• **DESCRIPTION OF THE TASK**: Wherever a picture appears in the listing below, leave it out and reproduce the rest exactly.

• **RECORDS SUPPLIED**:
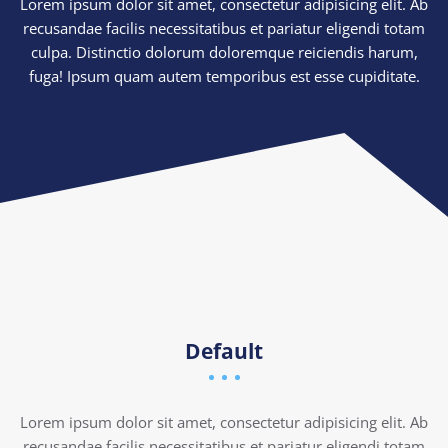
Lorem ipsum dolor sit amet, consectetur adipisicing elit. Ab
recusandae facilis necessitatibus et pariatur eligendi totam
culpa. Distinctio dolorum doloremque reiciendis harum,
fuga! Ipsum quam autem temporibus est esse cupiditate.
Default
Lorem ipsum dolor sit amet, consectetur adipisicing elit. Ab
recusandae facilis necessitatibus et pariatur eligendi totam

• **EXERCISE RESULT**:
Lorem ipsum dolor sit amet, consectetur adipisicing elit. Ab
recusandae facilis necessitatibus et pariatur eligendi totam
culpa. Distinctio dolorum doloremque reiciendis harum,
fuga! Ipsum quam autem temporibus est esse cupiditate.
Default
Lorem ipsum dolor sit amet, consectetur adipisicing elit. Ab
recusandae facilis necessitatibus et pariatur eligendi totam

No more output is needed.